The sale to an investor of 69 facilities, representing $391.6 million in value, closed on Dec. 1. Tenants of the remaining ninefacilities, representing $51.9 million in value, exercised rights of first refusal to acquire those facilities. The sales to tenants are expected to close before Jan 31, 2007.
HCP is a self-administered real estate investment trust that invests directly or through joint ventures in healthcare facilities. As of Nov. 6, HCP’s portfolio of properties, excluding assets held for sale but including investments through joint ventures and mortgage loans, included 801 properties and consisted of 333 senior housing facilities, 265 medical office buildings, 30 hospitals, 144 skilled nursing facilities and 29 other healthcare facilities.
• Abbott Laboratories (Abbott Park, Illinois) reported that the Federal Trade Commission has granted early termination of the antitrust waiting period for its $3.7 billion acquisition of Kos Pharmaceuticals (Miami).
The tender offer for Kos shares is scheduled to expire Dec. 12, unless extended.
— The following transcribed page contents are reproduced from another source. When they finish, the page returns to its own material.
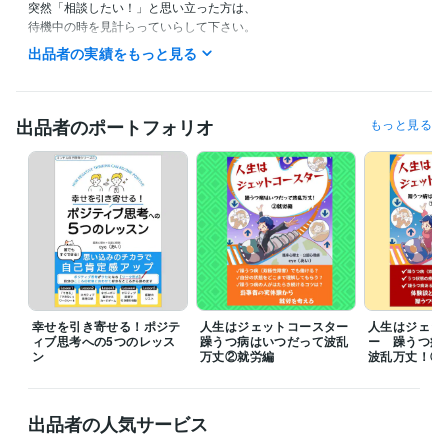
突然「相談したい！」と思い立った方は、

待機中の時を見計らっていらして下さい。

（最近あまりそういう時間ないかも…前日までにご連絡いただけますと
出品者の実績をもっと見る
助かります。）

寂しさを感じるあなた。

何だかモヤモヤが晴れないあなた。

出品者のポートフォリオ
もっと見る
一歩踏み出したいけど迷っているあなた。

そして、眠れない・眠りたくないあなた。

そのほかのご相談も。

ちょっと話したいなぁって方も。

1日の終わりを誰かと共有したい方も。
Consummation of the tender offer remains subject to customary conditions, including satisfaction of the minimum tender condition under the agreement and plan of merger entered into by Abbott and Kos Nov. 5.
As previously disclosed, Abbott commenced a tender offer on Nov. 14 for all of the outstanding shares of Kos common stock for $78 a share.
Kos develops prescription products for the treatment of chronic cardiovascular, metabolic, and respiratory diseases.